Although requiring more definition - mostly usefully through an assessment of practical experience - a preliminary proposal for the roles that might be adopted by the various sectors and agencies involved is set out in Table 1. These should be seen as indicative only, as specific roles will vary between countries, settings, and different levels of action (national, district, community, etc.). It has been emphasised that communities and their representatives have an important role in this work, and it is therefore important that, together, these agencies develop effective partnerships with communities. Lessons from inter-sectoral working in related environment and health programmes (for example, water and sanitation) can help (see below).

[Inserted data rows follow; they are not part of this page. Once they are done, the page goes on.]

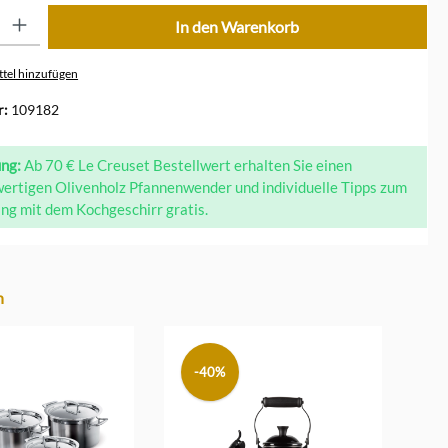
ib den gewünschten Wert ein oder benutze die Schaltflächen um die Anzahl zu erhöhe
In den Warenkorb
tel hinzufügen
r:
109182
ung:
Ab 70 € Le Creuset Bestellwert erhalten Sie einen
ertigen Olivenholz Pfannenwender und individuelle Tipps zum
g mit dem Kochgeschirr gratis.
n
-40%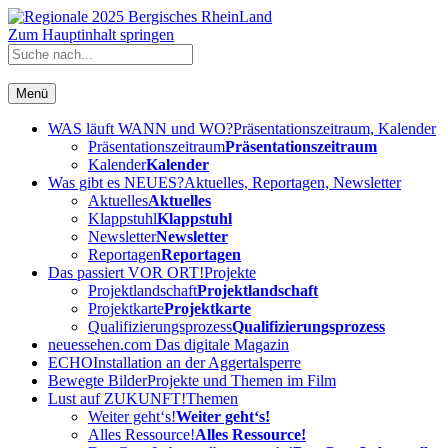
Zum Hauptinhalt springen
Menü
WAS läuft WANN und WO?
Präsentationszeitraum, Kalender
Präsentationszeitraum
Präsentationszeitraum
Kalender
Kalender
Was gibt es NEUES?
Aktuelles, Reportagen, Newsletter
Aktuelles
Aktuelles
Klappstuhl
Klappstuhl
Newsletter
Newsletter
Reportagen
Reportagen
Das passiert VOR ORT!
Projekte
Projektlandschaft
Projektlandschaft
Projektkarte
Projektkarte
Qualifizierungsprozess
Qualifizierungsprozess
neuessehen.com
Das digitale Magazin
ECHO
Installation an der Aggertalsperre
Bewegte Bilder
Projekte und Themen im Film
Lust auf ZUKUNFT!
Themen
Weiter geht‘s!
Weiter geht‘s!
Alles Ressource!
Alles Ressource!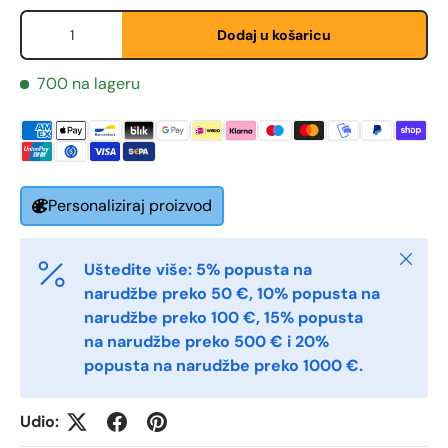
Količina
Dodaj u košaricu
Telefon
700 na lageru
Postnummer
*
Antall
Personaliziraj proizvod
*
Zatvori
Uštedite više: 5% popusta na
Kommentarer
narudžbe preko 50 €, 10% popusta na
narudžbe preko 100 €, 15% popusta
na narudžbe preko 500 € i 20%
popusta na narudžbe preko 1000 €.
Udio: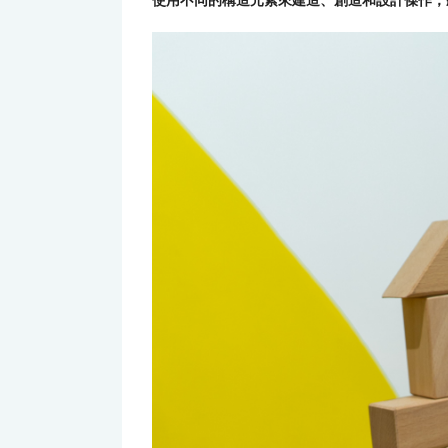
使用不同的構造元素來建造、創造和設計傑作，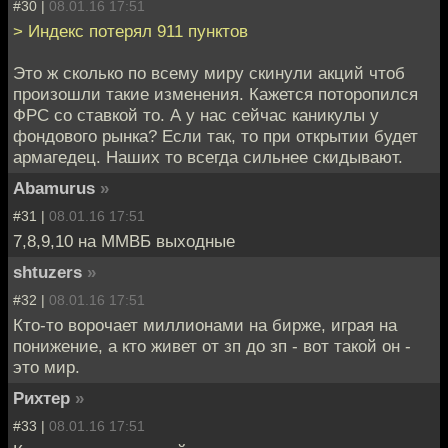
#30 |
08.01.16 17:51
> Индекс потерял 911 пунктов
Это ж сколько по всему миру скинули акций чтоб
произошли такие изменения. Кажется поторопился
ФРС со ставкой то. А у нас сейчас каникулы у
фондового рынка? Если так, то при открытии будет
армагедец. Наших то всегда сильнее скидывают.
Abamurus
»
#31 |
08.01.16 17:51
7,8,9,10 на ММВБ выходные
shtuzers
»
#32 |
08.01.16 17:51
Кто-то ворочает миллионами на бирже, играя на
понижение, а кто живет от зп до зп - вот такой он -
это мир.
Рихтер
»
#33 |
08.01.16 17:51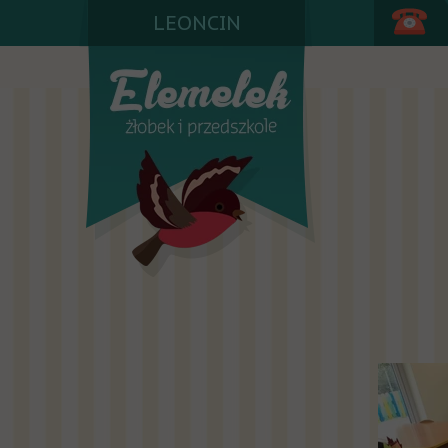
LEONCIN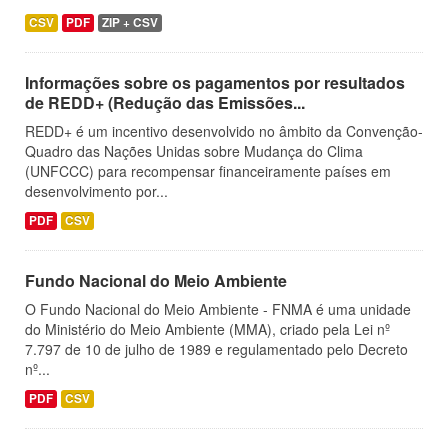
CSV
PDF
ZIP + CSV
Informações sobre os pagamentos por resultados
de REDD+ (Redução das Emissões...
REDD+ é um incentivo desenvolvido no âmbito da Convenção-
Quadro das Nações Unidas sobre Mudança do Clima
(UNFCCC) para recompensar financeiramente países em
desenvolvimento por...
PDF
CSV
Fundo Nacional do Meio Ambiente
O Fundo Nacional do Meio Ambiente - FNMA é uma unidade
do Ministério do Meio Ambiente (MMA), criado pela Lei nº
7.797 de 10 de julho de 1989 e regulamentado pelo Decreto
nº...
PDF
CSV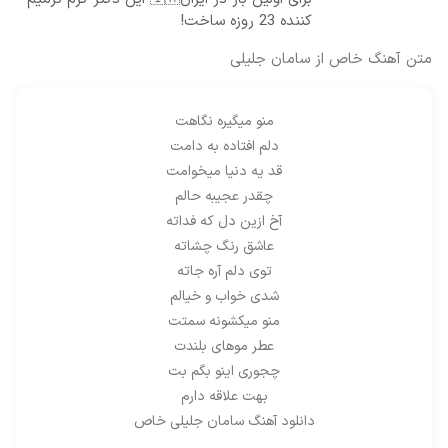
کننده 23 روزه ساخت!
متن آهنگ خاص از سامان جلیلی
منو میگیره نگاهت
دلم افتاده به دامت
قد یه دنیا میخوامت
چقدر عجیبه حالم
آخ ازین دل که فداته
عاشق رنگ چشاته
توی دلم آره جاته
شدی خواب و خیالم
منو میکشونه سمتت
عطر
موهای بلندت
چجوری اینو بگم بت
بهت علاقه دارم
دانلود آهنگ سامان جلیلی خاص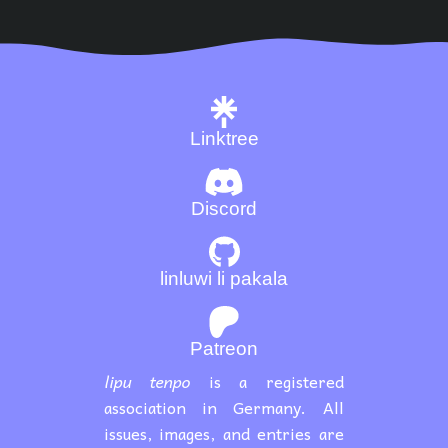
Linktree
Discord
linluwi li pakala
Patreon
lipu tenpo
is a registered
association in Germany. All
issues, images, and entries are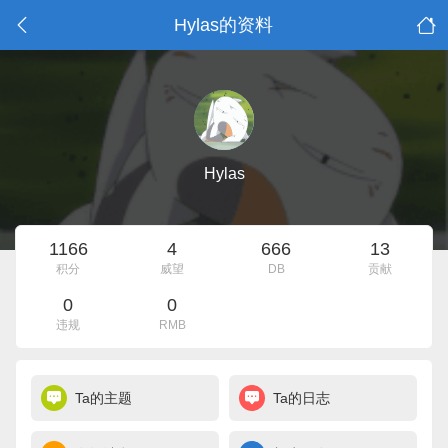
Hylas的资料
Hylas
1166
4
666
13
积分
威望
DB
贡献
0
0
违规
RMB
Ta的主题
Ta的日志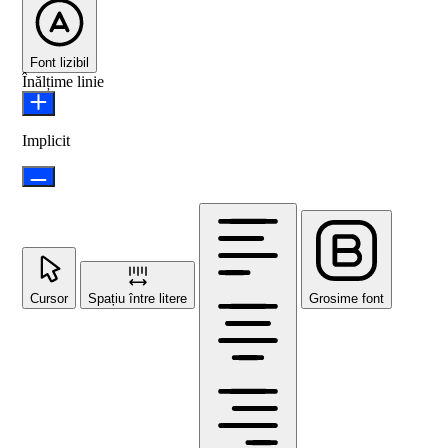
Font lizibil
Înălțime linie
Implicit
Cursor
Spațiu între litere
Grosime font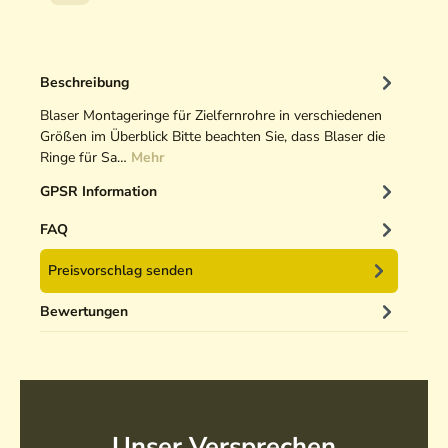
a
t
t
e
Beschreibung
l
Blaser Montageringe für Zielfernrohre in verschiedenen
m
Größen im Überblick Bitte beachten Sie, dass Blaser die
o
Ringe für Sa…
Mehr
n
t
GPSR Information
a
FAQ
g
e
Preisvorschlag senden
Bewertungen
Unser Versprechen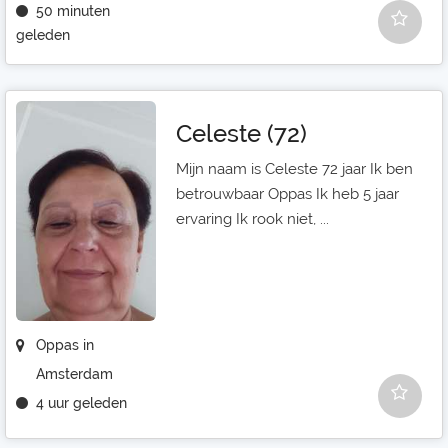
50 minuten
geleden
Celeste (72)
Mijn naam is Celeste 72 jaar Ik ben
betrouwbaar Oppas Ik heb 5 jaar
ervaring Ik rook niet, ...
Oppas in
Amsterdam
4 uur geleden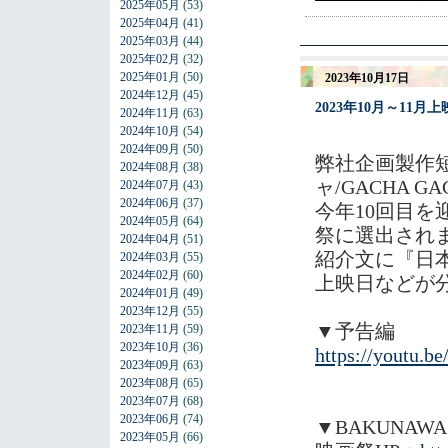
2025年05月
(53)
2025年04月
(41)
2025年03月
(44)
2025年02月
(32)
2025年01月
(50)
2023年10月17日
2024年12月
(45)
2023年10月～1
2024年11月
(63)
2024年10月
(54)
2024年09月
(50)
弊社企画製作
2024年08月
(38)
ャ/GACHA 
2024年07月
(43)
2024年06月
(37)
今年10回目
2024年05月
(64)
祭に選出され
2024年04月
(51)
紹介文に『日本
2024年03月
(55)
2024年02月
(60)
上映日などが
2024年01月
(49)
2023年12月
(55)
▼予告編
2023年11月
(59)
2023年10月
(36)
https://youtu
2023年09月
(63)
2023年08月
(65)
2023年07月
(68)
2023年06月
(74)
▼BAKUNAWA FES
2023年05月
(66)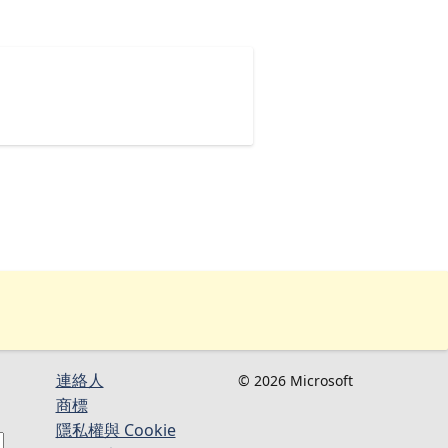
連絡人​​
© 2026 Microsoft
商標
隱私權與 Cookie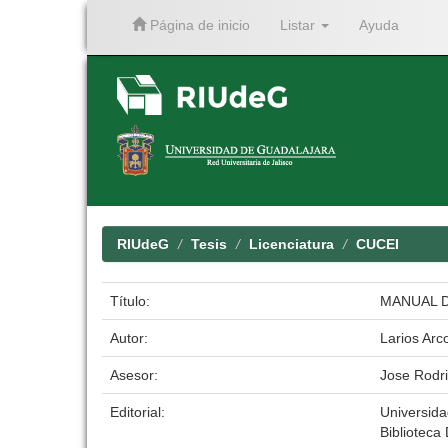
Página de inicio
Listar
Ayuda
Skip
navigation
RIUdeG
Tesis
Licenciatura
CUCEI
Título:
MANUAL D
Autor:
Larios Arc
Asesor:
Jose Rodr
Editorial:
Universid
Biblioteca 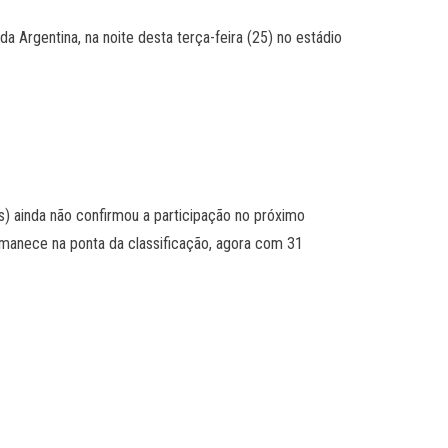
a Argentina, na noite desta terça-feira (25) no estádio
os) ainda não confirmou a participação no próximo
rmanece na ponta da classificação, agora com 31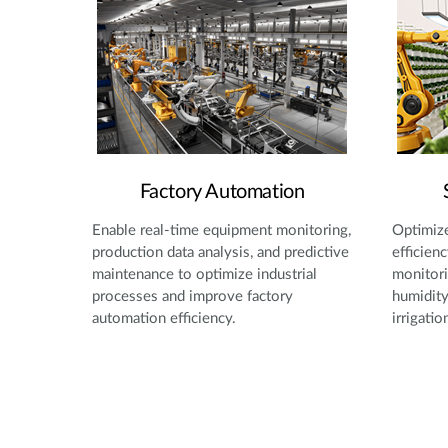
Factory Automation
Enable real-time equipment monitoring,
Optimize
production data analysis, and predictive
efficien
maintenance to optimize industrial
monitori
processes and improve factory
humidity
automation efficiency.
irrigatio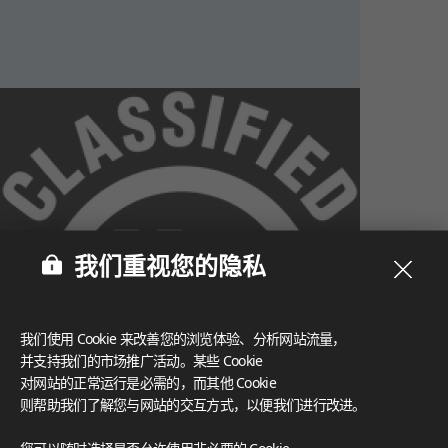
我们重视您的隐私
我们使用 Cookie 来改善您的浏览体验、分析网站流量，
并支持我们的市场推广活动。某些 Cookie
对网站的正常运行是必需的，而其他 Cookie
则帮助我们了解您与网站的交互方式，以便我们进行改进。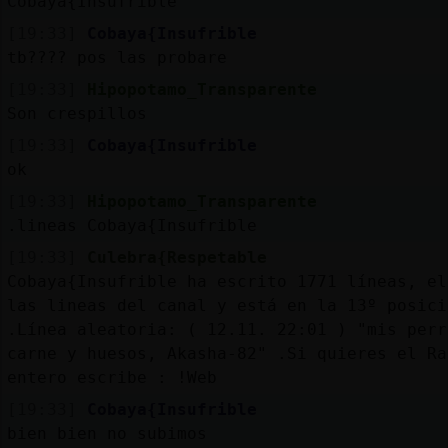
Cobaya{Insufrible
[19:33]
Cobaya{Insufrible
tb???? pos las probare
[19:33]
Hipopotamo_Transparente
Son crespillos
[19:33]
Cobaya{Insufrible
ok
[19:33]
Hipopotamo_Transparente
.lineas Cobaya{Insufrible
[19:33]
Culebra{Respetable
Cobaya{Insufrible ha escrito 1771 líneas, el
las lineas del canal y está en la 13º posici
.Línea aleatoria: ( 12.11. 22:01 ) "mis perr
carne y huesos, Akasha-82" .Si quieres el Ra
entero escribe : !Web
[19:33]
Cobaya{Insufrible
bien bien no subimos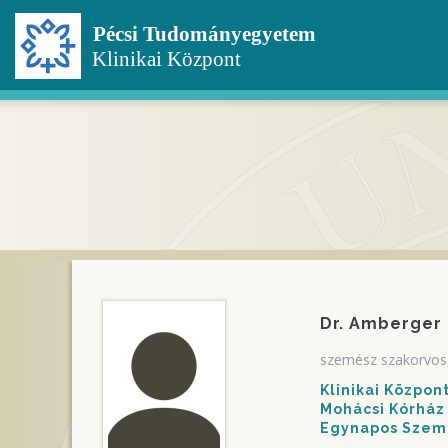
Ugrás
a
tartalomra
Dr. Amberger
szemész szakorvos,
Klinikai Közpo
Mohácsi Kórház
Egynapos Szem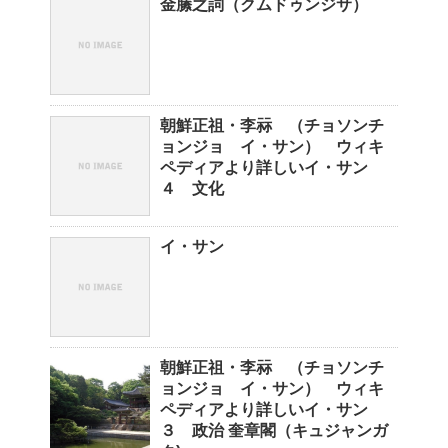
金縢之詞（クムドゥンジサ）
朝鮮正祖・李祘 （チョソンチ
ョンジョ イ・サン） ウィキ
ペディアより詳しいイ・サン
４ 文化
イ・サン
朝鮮正祖・李祘 （チョソンチ
ョンジョ イ・サン） ウィキ
ペディアより詳しいイ・サン
３ 政治 奎章閣（キュジャンガ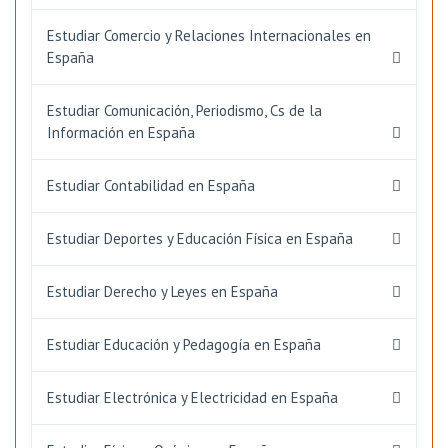
Estudiar Comercio y Relaciones Internacionales en
España
Estudiar Comunicación, Periodismo, Cs de la
Información en España
Estudiar Contabilidad en España
Estudiar Deportes y Educación Física en España
Estudiar Derecho y Leyes en España
Estudiar Educación y Pedagogía en España
Estudiar Electrónica y Electricidad en España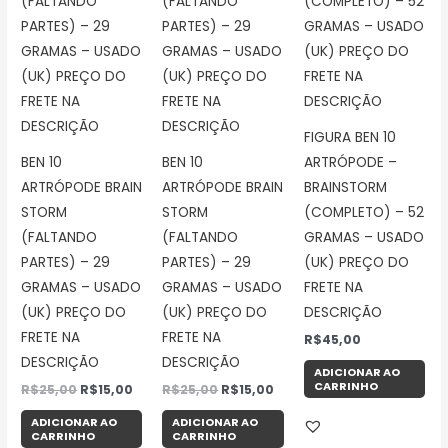
FIGURA BEN 10
BEN 10
BEN 10
ARTRÓPODE –
ARTRÓPODE BRAIN
ARTRÓPODE BRAIN
BRAINSTORM
STORM
STORM
(COMPLETO) – 52
(FALTANDO
(FALTANDO
GRAMAS – USADO
PARTES) – 29
PARTES) – 29
(UK) PREÇO DO
GRAMAS – USADO
GRAMAS – USADO
FRETE NA
(UK) PREÇO DO
(UK) PREÇO DO
DESCRIÇÃO
FRETE NA
FRETE NA
R$
45,00
DESCRIÇÃO
DESCRIÇÃO
ADICIONAR AO
CARRINHO
R$
25,00
R$
15,00
R$
25,00
R$
15,00
ADICIONAR AO
ADICIONAR AO
CARRINHO
CARRINHO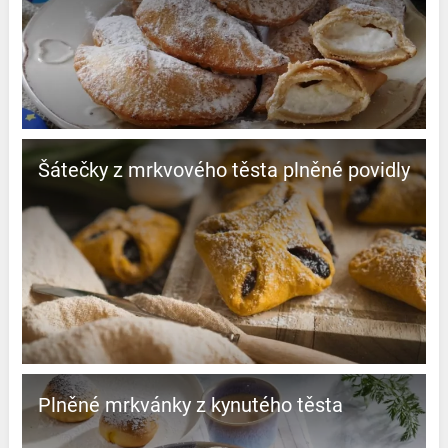
Šátečky z mrkvového těsta plněné povidly
Plněné mrkvánky z kynutého těsta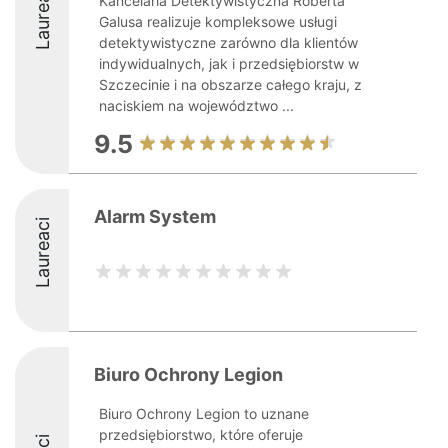
Laureaci
Kancelaria Detektywistyczna Roberta
Galusa realizuje kompleksowe usługi
detektywistyczne zarówno dla klientów
indywidualnych, jak i przedsiębiorstw w
Szczecinie i na obszarze całego kraju, z
naciskiem na województwo ...
9.5
Alarm System
Laureaci
Biuro Ochrony Legion
Biuro Ochrony Legion to uznane
przedsiębiorstwo, które oferuje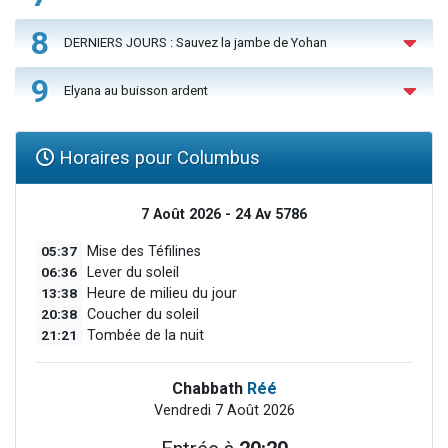
8
DERNIERS JOURS : Sauvez la jambe de Yohan
9
Elyana au buisson ardent
Horaires pour Columbus
7 Août 2026 - 24 Av 5786
05:37
Mise des Téfilines
06:36
Lever du soleil
13:38
Heure de milieu du jour
20:38
Coucher du soleil
21:21
Tombée de la nuit
Chabbath
Réé
Vendredi 7 Août 2026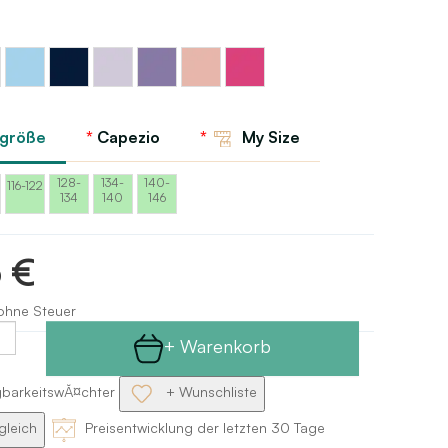
Blaues
Marineblaues
Violettes
Violett
Violette
z
Rosa
Capezio-
Capezio
Lavender
dunkler
Maulbeere
Licht
Capezio
Lavendel
Capezio
Capezio
Capezio
rgröße
Capezio
My Size
128-
134-
140-
116-122
134
140
146
6 €
 ohne Steuer
+ Warenkorb
gbarkeitswĂ¤chter
+ Wunschliste
gleich
Preisentwicklung der letzten 30 Tage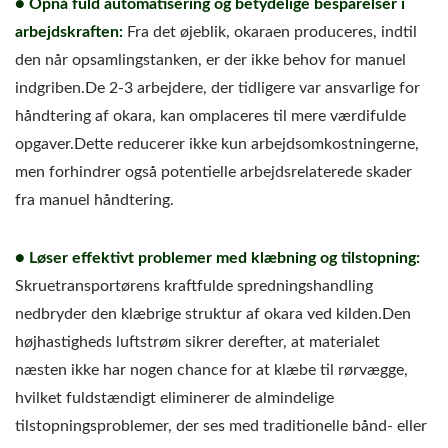
● Opnå fuld automatisering og betydelige besparelser i
arbejdskraften:
Fra det øjeblik, okaraen produceres, indtil
den når opsamlingstanken, er der ikke behov for manuel
indgriben.De 2-3 arbejdere, der tidligere var ansvarlige for
håndtering af okara, kan omplaceres til mere værdifulde
opgaver.Dette reducerer ikke kun arbejdsomkostningerne,
men forhindrer også potentielle arbejdsrelaterede skader
fra manuel håndtering.
● Løser effektivt problemer med klæbning og tilstopning:
Skruetransportørens kraftfulde spredningshandling
nedbryder den klæbrige struktur af okara ved kilden.Den
højhastigheds luftstrøm sikrer derefter, at materialet
næsten ikke har nogen chance for at klæbe til rørvægge,
hvilket fuldstændigt eliminerer de almindelige
tilstopningsproblemer, der ses med traditionelle bånd- eller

Table 1.Possible roles for various sectors and agencies involved in work on household energy, health and development

Sector

Possible role and issues to address

Health

  • Assessing health impact, health promotion including raising awareness of the importance of household energy to health, monitoring of situation and trends. Possible leadership role through public health function.

Environment

  • Development of appropriate air quality standards and targets,

and measurement of pollution

  • Deforestation, forest management, emissions and climate

Housing

  • Housing construction and quality, materials and design, safety, ventilation and energy efficiency

Energy

  • Supply, including management of biomass and renewables

Industry and commercial operators

  • Supply and distribution of cleaner fuels (kerosene, LPG, electricity) and appliances

Women / gender

  • Health, well-being, education for women

Development, finance

  • Raising awareness of the importance of household energy to development, integration with poverty alleviation, credit and finance opportunities

Education

  • Awareness-raising and skills through education at all levels

As has been mentioned, development of these roles may take time, but much can be learned from other programmes. The Healthy Cities and communities initiatives offer one source of experience. Specific programmes (for example, water and sanitation) provide an example of how these have evolved as health interventions - primarily for the prevention of childhood diarrhoeal disease.

Until recently, water and sanitation were not considered suitable for a health intervention because the infrastructure was too expensive for the results achieved. It has become clear, however, that the health sector does have a role, but because there are benefits across sectors, several sectors must work together to share the costs.

As a result, the health sector now tends to focus on programmes to maximize the benefit of the inputs, e.g. behaviour change (making best use of water and sanitation when provided), while other sectors facilitate the provision of infrastructure.

Conclusions

With the publication of the 2002 World Health Report, the importance of environmental risk factors - specifically including indoor air pollution - has been emphasised to a wide global audience. At the same time, the linkages between household energy and health, environment and development have been increasingly acknowledged in recent years. The 2002 WSSD, whatever its limitations, together with other international policy activities over recent years, show this to be the case. Subsequent initiatives such as the Partnership for Clean Indoor Air and the WHO-led Healthy Environments for Children Alliance also indicate a will to translate this knowledge into action. Yet, this action remains at a relatively early stage - at least in terms of global co-ordinated action. As a vehicle for information and policy development, Sparknet stands to benefit from the growing influence of health perspectives in household energy research and policy, so links with these and other initiatives will be maintained and strengthened.